El anciano lo observa, reconoce su nobleza y sinceridad, le sonríe y piensa: <<También a mí me hubiese gustado tener un nieto como tú>>.
—Eres un gran chico. Llegarás lejos en la vida —le pronostica.
—¿Y yo, abuelo? ¿No crees que llegaré lejos? —envidioso Alfonso.
—Sí, tú también llegarás lejos, pero no caminando por el mismo camino que caminará él.
Marchan los tres hacia la puerta metálica de la calle. Llegan a ella. Alfonso la abre y dice:
—Hasta la vista, abuelo.
—Adiós, señor —dice Ramón, demostrándole respeto.
—Id con Dios, muchachos.
Se alejan los amigos. Alfonso suelta un bufido de alivio.

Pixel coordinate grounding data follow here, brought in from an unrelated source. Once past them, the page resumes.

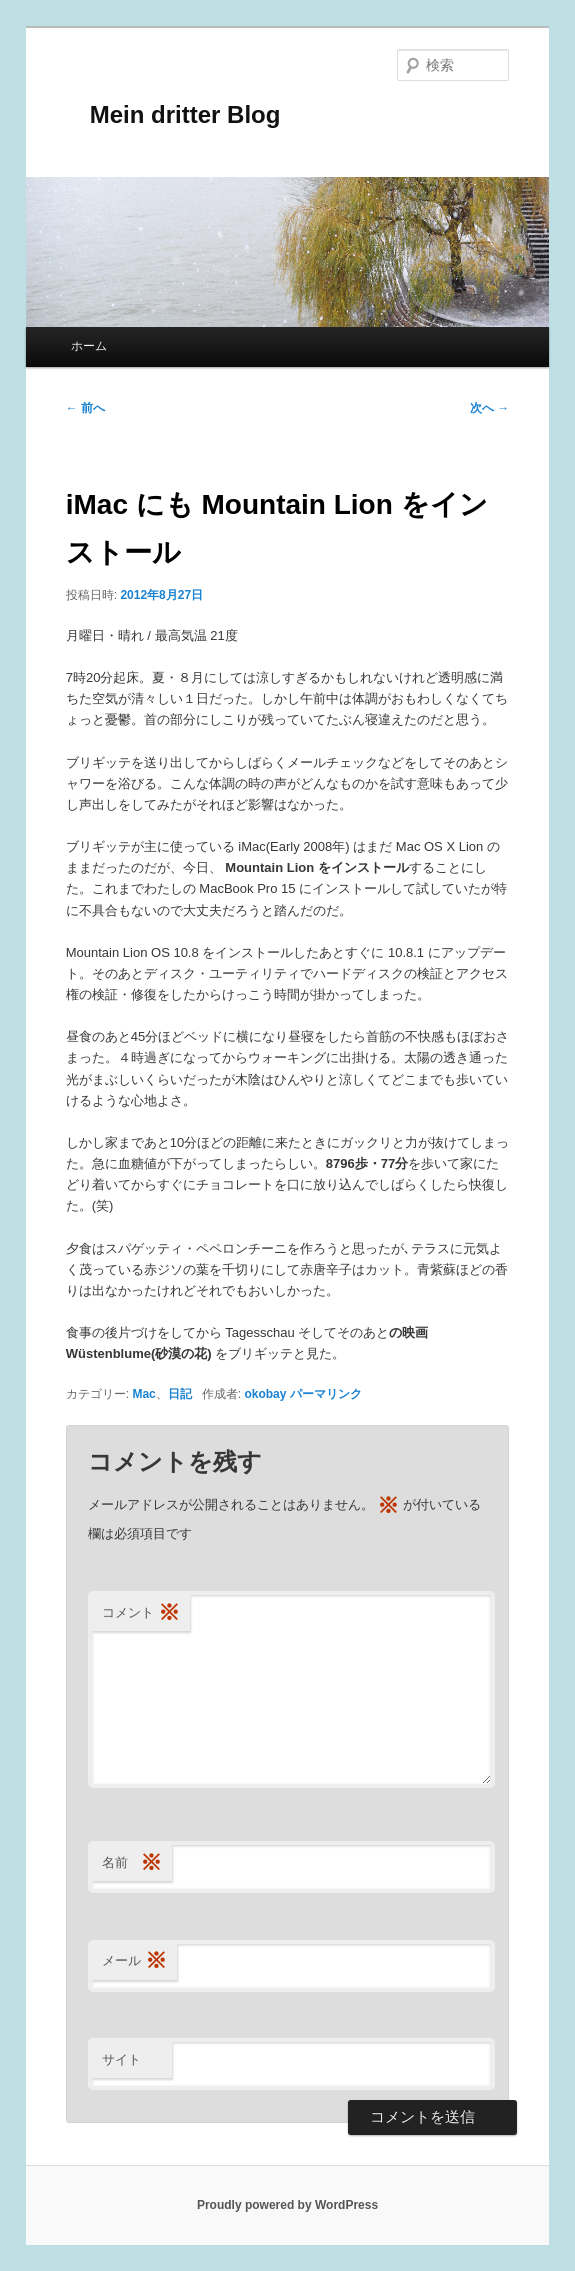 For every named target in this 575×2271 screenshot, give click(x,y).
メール (134, 1961)
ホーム (89, 346)
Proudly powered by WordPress (287, 2205)
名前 (132, 1863)
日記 (180, 1394)
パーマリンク (326, 1394)
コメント (141, 1613)
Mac (143, 1394)
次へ (489, 408)
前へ (85, 408)
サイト (121, 2059)
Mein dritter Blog (173, 114)
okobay (265, 1394) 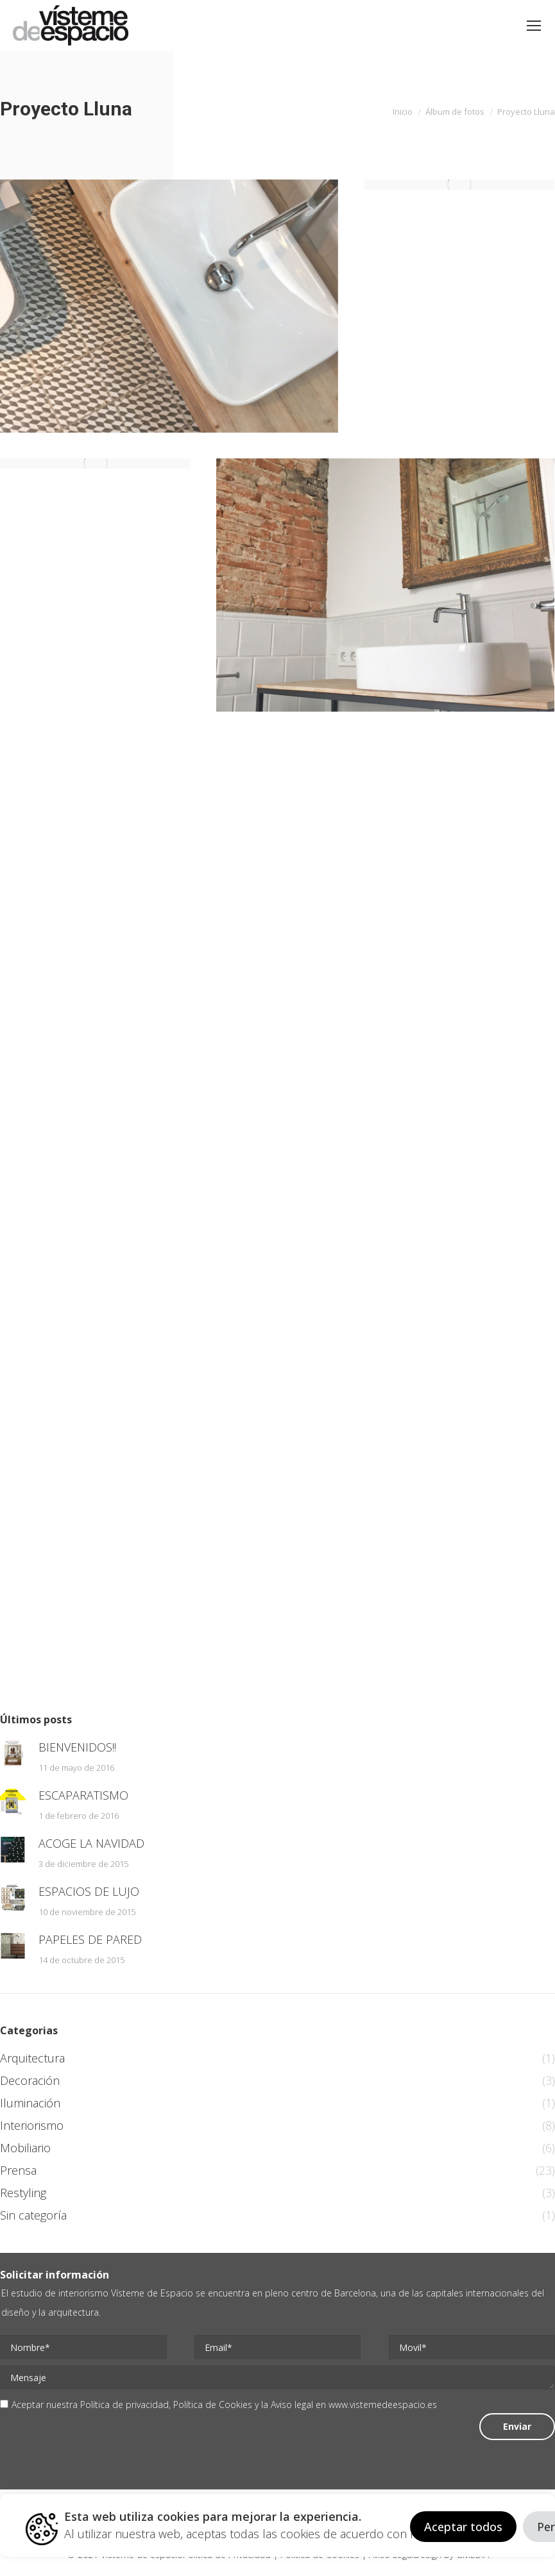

—Uf, cada día está más pesado mi abuelo.
—A mí me parece un gran hombre.
Alfonso se detiene perplejo.
—Joder, tú le admiras —acusa.
—Sí, lo admiro.
—Estás loco. Anda vamos a divertirnos.
—Ve tú solo. A mí me caería la cara de vergüenza por divertirme a costa de un anciano que tiene que trabajar porque la miseria de pensión que le pagan no le basta para subsistir.
—¡Tú eres imbécil! —estalla Alfonso.
—Seguramente —acepta, Ramón—. Adiós. Yo me voy a mi casa.
—Adiós, idiota —insulta con rabia su amigo.
Ramón no responde, se aleja metidas sus manos en los bolsillos, indignado. Está pensando que no le conviene continuar siendo amigo de Alfonso. Le ha demostrado que carece de escrúpulos y eso lo convierte en muy diferente a él.